Records below:

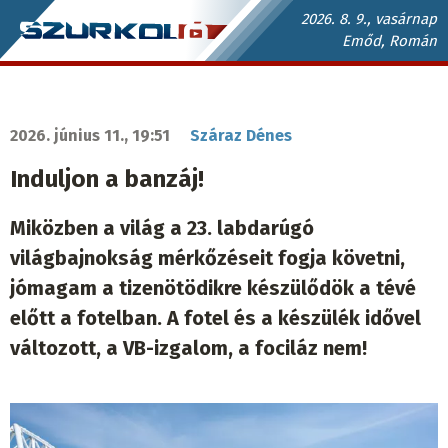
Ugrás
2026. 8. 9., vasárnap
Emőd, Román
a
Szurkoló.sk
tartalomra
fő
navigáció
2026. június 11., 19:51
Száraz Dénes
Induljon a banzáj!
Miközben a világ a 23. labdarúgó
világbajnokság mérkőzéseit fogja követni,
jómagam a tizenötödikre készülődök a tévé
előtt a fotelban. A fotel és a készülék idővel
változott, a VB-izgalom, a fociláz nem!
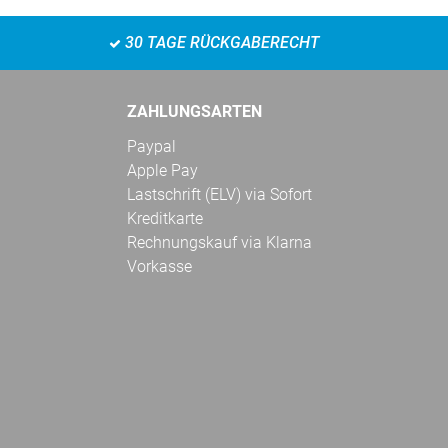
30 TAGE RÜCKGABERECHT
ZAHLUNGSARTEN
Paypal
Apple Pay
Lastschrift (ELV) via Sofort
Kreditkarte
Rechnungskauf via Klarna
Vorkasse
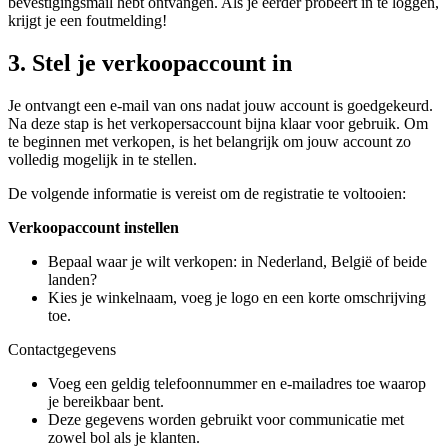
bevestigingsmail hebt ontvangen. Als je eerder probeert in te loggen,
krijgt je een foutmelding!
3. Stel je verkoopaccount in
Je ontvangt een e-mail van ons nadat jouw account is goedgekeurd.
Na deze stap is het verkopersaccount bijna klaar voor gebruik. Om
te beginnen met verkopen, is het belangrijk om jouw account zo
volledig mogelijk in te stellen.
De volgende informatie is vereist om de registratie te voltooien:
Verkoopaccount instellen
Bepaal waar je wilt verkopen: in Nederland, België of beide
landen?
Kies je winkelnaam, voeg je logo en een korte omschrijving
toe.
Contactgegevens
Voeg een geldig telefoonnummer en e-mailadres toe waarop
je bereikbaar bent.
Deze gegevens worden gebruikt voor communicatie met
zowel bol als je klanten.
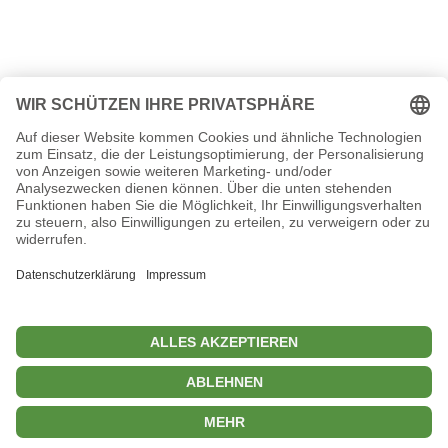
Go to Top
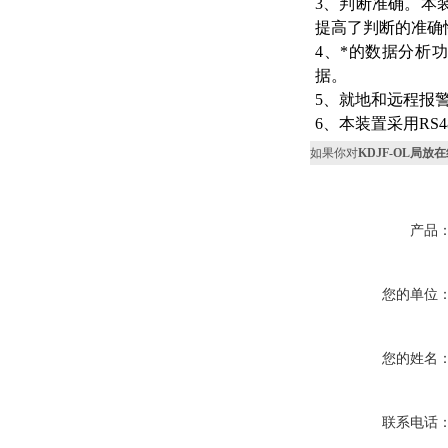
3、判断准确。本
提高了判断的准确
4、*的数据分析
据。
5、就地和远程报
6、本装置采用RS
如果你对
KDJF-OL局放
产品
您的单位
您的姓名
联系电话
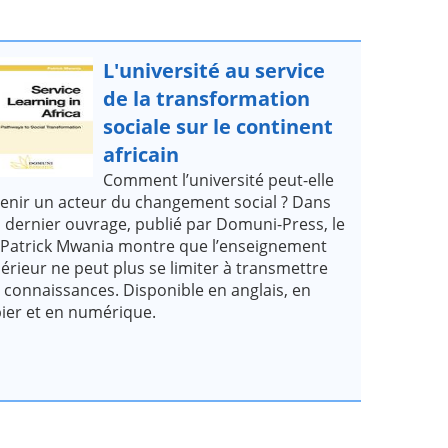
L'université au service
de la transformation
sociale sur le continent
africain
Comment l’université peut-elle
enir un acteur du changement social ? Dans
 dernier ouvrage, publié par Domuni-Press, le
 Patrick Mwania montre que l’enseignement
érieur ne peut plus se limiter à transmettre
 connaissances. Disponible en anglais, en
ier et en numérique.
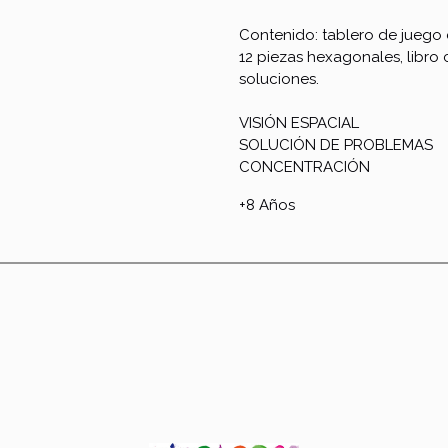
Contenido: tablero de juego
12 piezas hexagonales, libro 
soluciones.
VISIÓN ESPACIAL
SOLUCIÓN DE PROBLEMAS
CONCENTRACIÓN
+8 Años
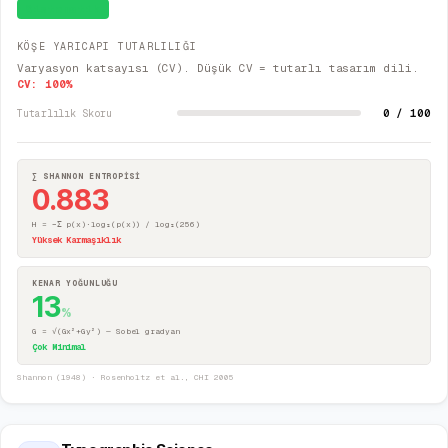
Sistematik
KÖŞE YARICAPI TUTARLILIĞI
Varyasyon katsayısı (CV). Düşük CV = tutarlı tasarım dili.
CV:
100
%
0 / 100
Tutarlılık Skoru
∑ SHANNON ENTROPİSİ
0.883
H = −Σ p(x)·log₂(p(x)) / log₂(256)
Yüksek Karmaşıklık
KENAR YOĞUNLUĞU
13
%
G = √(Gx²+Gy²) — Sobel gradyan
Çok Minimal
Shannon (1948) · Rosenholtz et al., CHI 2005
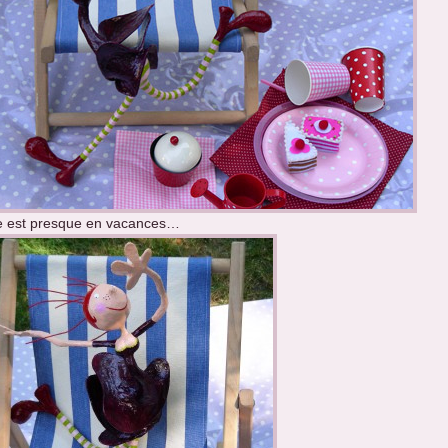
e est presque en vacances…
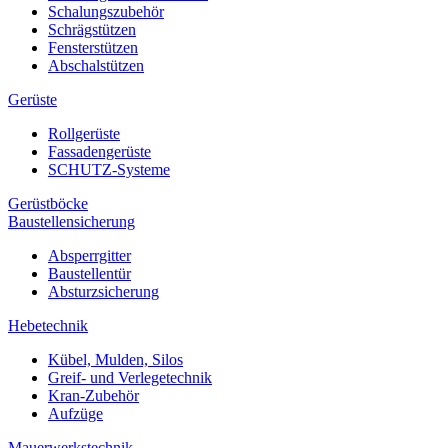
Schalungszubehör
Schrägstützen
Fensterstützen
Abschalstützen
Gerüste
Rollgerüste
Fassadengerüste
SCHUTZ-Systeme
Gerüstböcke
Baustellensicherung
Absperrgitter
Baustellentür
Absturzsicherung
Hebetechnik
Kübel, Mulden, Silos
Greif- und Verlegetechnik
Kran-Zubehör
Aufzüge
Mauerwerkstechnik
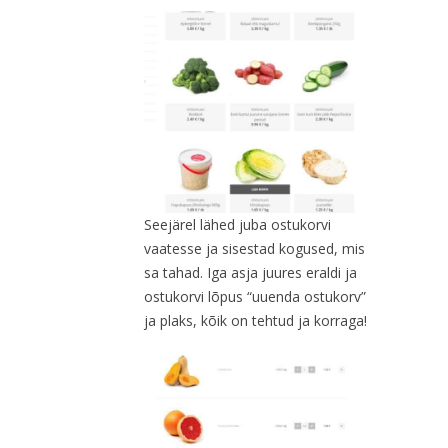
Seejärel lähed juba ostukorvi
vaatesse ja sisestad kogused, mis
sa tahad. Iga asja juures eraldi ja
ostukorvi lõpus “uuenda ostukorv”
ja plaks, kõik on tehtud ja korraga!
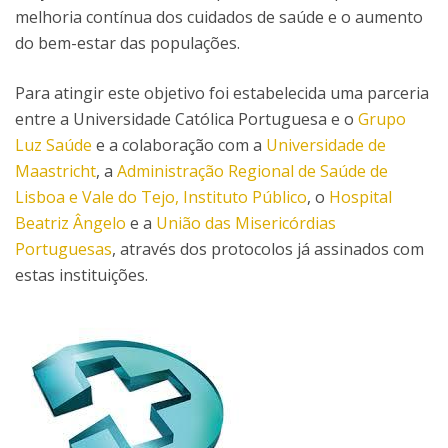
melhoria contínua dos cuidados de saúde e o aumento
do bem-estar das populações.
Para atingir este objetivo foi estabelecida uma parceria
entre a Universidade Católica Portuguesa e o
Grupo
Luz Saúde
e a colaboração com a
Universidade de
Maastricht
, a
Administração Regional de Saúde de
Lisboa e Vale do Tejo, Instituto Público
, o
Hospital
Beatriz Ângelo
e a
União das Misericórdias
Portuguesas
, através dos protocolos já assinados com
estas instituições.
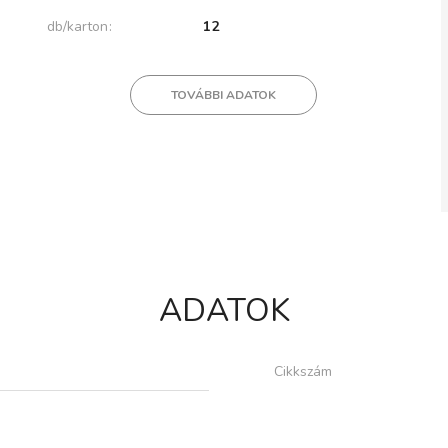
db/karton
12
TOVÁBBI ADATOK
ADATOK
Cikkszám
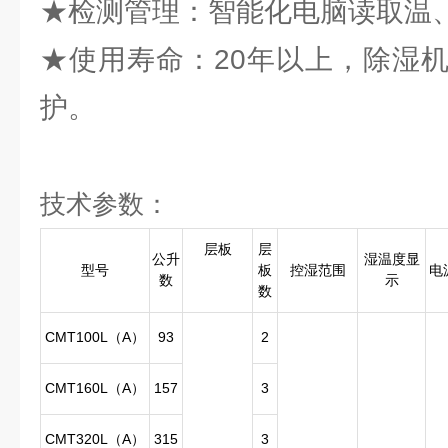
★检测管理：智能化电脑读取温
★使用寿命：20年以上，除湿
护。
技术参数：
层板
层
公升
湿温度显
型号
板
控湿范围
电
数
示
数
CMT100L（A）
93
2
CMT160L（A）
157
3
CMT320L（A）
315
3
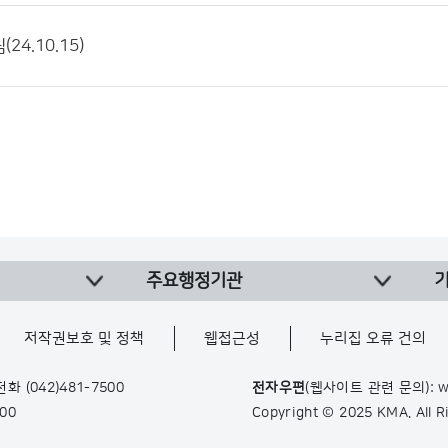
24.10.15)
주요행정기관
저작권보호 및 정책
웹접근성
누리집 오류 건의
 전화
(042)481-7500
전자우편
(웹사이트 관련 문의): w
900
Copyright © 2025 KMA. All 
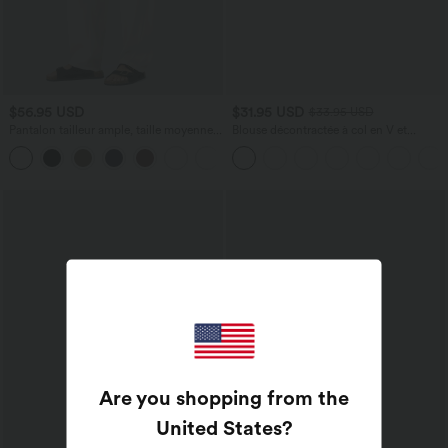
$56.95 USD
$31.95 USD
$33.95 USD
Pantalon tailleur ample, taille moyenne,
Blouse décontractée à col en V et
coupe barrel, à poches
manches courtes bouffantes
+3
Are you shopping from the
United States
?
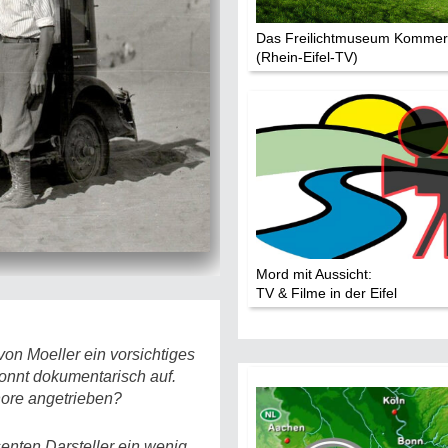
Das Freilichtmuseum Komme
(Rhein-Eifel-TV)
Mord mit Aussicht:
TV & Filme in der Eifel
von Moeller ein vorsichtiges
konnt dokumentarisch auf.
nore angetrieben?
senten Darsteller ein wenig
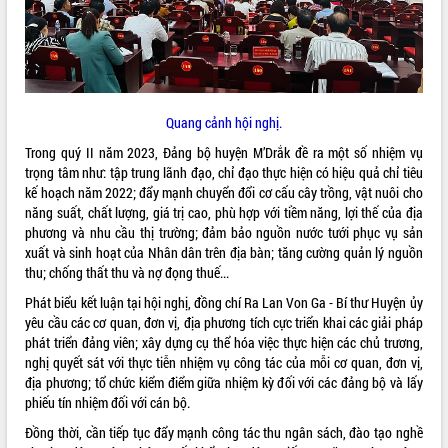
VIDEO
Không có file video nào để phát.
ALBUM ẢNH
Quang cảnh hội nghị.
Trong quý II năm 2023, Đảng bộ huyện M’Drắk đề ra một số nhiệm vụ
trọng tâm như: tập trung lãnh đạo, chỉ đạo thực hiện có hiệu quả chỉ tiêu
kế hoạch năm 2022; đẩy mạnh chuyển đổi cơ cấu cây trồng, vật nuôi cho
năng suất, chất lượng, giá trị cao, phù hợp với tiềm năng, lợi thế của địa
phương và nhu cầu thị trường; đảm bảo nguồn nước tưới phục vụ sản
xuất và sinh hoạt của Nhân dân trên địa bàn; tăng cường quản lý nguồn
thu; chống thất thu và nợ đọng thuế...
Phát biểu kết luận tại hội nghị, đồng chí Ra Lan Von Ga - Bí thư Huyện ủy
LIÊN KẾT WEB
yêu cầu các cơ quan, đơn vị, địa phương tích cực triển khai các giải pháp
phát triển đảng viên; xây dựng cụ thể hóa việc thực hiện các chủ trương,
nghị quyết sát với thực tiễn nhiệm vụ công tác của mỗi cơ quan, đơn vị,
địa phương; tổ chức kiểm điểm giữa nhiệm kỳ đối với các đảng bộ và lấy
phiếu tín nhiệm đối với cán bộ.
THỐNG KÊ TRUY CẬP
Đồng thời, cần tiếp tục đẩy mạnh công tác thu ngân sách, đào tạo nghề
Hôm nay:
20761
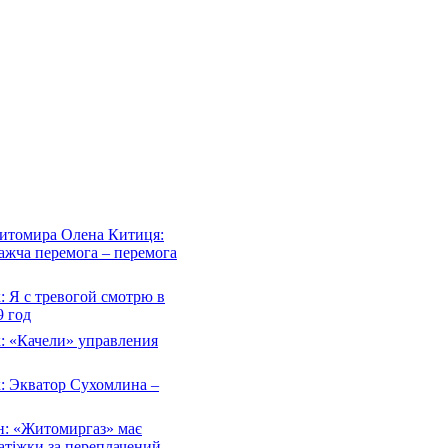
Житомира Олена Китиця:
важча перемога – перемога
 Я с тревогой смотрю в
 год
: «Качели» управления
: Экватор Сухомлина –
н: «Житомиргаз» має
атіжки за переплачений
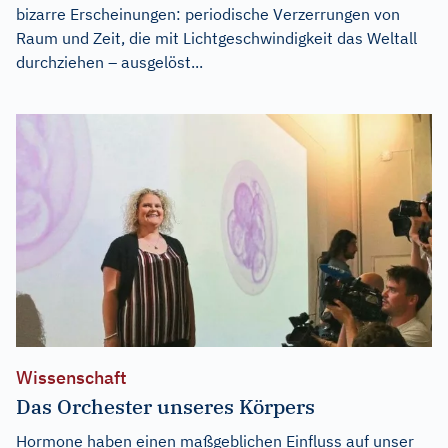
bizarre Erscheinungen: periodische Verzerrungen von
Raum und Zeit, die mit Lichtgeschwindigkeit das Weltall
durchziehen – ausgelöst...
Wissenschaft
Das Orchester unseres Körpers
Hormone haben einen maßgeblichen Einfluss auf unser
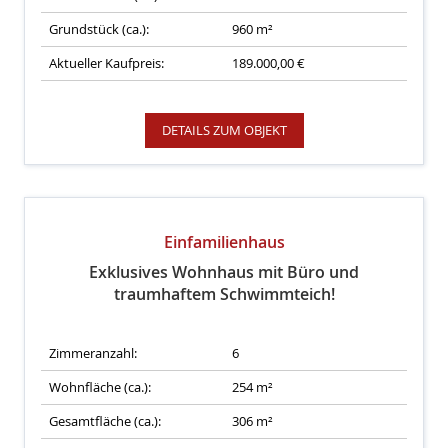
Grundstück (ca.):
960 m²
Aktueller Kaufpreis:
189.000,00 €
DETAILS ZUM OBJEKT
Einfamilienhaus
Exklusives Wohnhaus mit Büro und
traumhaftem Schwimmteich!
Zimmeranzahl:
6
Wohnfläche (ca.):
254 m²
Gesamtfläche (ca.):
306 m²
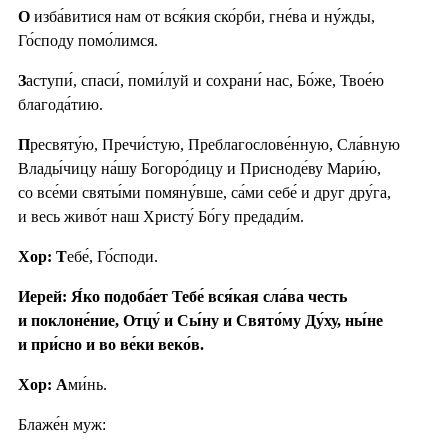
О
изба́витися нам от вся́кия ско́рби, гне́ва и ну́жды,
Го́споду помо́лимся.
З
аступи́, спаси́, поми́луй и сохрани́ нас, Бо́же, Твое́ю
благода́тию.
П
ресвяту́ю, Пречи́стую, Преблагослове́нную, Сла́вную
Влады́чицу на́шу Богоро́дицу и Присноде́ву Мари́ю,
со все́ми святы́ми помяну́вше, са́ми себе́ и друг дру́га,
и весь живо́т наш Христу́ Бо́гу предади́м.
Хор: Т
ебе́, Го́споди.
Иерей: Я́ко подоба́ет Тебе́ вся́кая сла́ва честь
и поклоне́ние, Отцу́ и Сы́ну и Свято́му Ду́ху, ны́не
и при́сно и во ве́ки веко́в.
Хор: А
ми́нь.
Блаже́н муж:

End of Records.

Your answer should be every line above that contains the word "hiện".

trọng tâm như: tập trung lãnh đạo, chỉ đạo thực hiện có hiệu quả chỉ tiêu
phát triển đảng viên; xây dựng cụ thể hóa việc thực hiện các chủ trương,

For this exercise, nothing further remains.